Your Vows Aren't Stagnant
December 30, 2013
Filed In: Marriage
Your wedding is a day, marriage is a lifetime. Those words are so true, but we can easily forget the words that are exchanged. It can be easy to leave the events of the day in that day. To live an authentically Catholic marriage, we must bring the words and prayers of the Nuptial Mass to life.
Most of my pre-wedding knowledge came from popular culture. In most Hollywood movies, the couples write their own vows. Each story seemed to be the same. The man would labor over the vows, trying to make them unforgettable and impactful. It seemed pretty stressful. I was delighted to find that the Church provides two versions of vows to use.
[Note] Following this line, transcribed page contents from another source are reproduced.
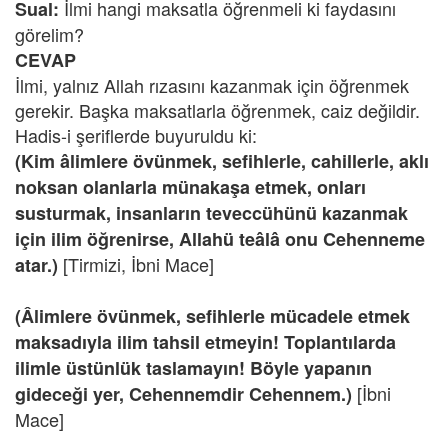
İlmi hangi maksatla öğrenmeli ki faydasını
Sual:
görelim?
CEVAP
İlmi, yalnız Allah rızasını kazanmak için öğrenmek
gerekir. Başka maksatlarla öğrenmek, caiz değildir.
Hadis-i şeriflerde buyuruldu ki:
(Kim âlimlere övünmek, sefihlerle, cahillerle, aklı
noksan olanlarla münakaşa etmek, onları
susturmak, insanların teveccühünü kazanmak
için ilim öğrenirse, Allahü teâlâ onu Cehenneme
[Tirmizi, İbni Mace]
atar.)
(Âlimlere övünmek, sefihlerle mücadele etmek
maksadıyla ilim tahsil etmeyin! Toplantılarda
ilimle üstünlük taslamayın! Böyle yapanın
[İbni
gideceği yer, Cehennemdir Cehennem.)
Mace]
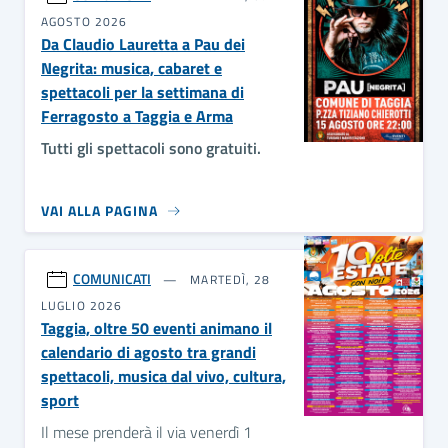
AGOSTO 2026
Da Claudio Lauretta a Pau dei
Negrita: musica, cabaret e
spettacoli per la settimana di
Ferragosto a Taggia e Arma
Tutti gli spettacoli sono gratuiti.
VAI ALLA PAGINA
COMUNICATI
MARTEDÌ, 28
LUGLIO 2026
Taggia, oltre 50 eventi animano il
calendario di agosto tra grandi
spettacoli, musica dal vivo, cultura,
sport
Il mese prenderà il via venerdì 1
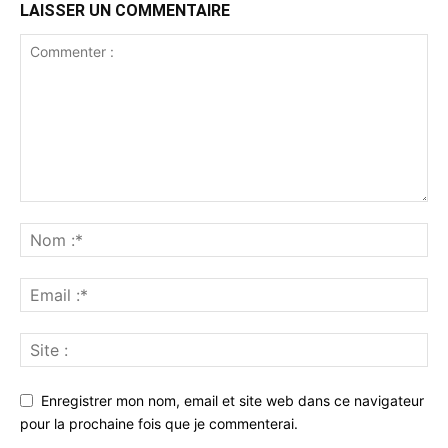
LAISSER UN COMMENTAIRE
Enregistrer mon nom, email et site web dans ce navigateur
pour la prochaine fois que je commenterai.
She gives us two choices for a simple reason. Your wedding vows aren’t nice things to say to your wife. They aren’t supposed to be engineered to bring a single tear to the eye of the Maid of Honor. They’re designed to be the roadmap for your marriage. No matter where you go, or what you do, your vows are the lighthouse. They guide your decisions. They guide your life.
The Church provides the vows because they adequately reflect the Church’s understanding of what marriage is. They spell out clearly the Church’s understanding of the married life and the role of husband and wife.
The vows are promises. They are beautiful. They are final.
The great thing about the vows is that you can use them as a plumb line. In any situation in your married life, when you reach a decision point, you can reference your vows and know if you are out of bounds or not. It’s wonderful.
The vows are certainly words that we speak, but they’re intended to be brought to life. When I promised to take care of Alison in good times and in bad, I’m supposed to translate that into action. When we’re flat broke, I’m still there for her. When we’re rich beyond our wildest dreams, our marriage hasn’t changed.
It’s a refreshingly absolute promise in this world of flakiness.
The vows are one of the critical elements of the Nuptial Mass, but they’re intended to have a much greater use than to just confer the Sacrament.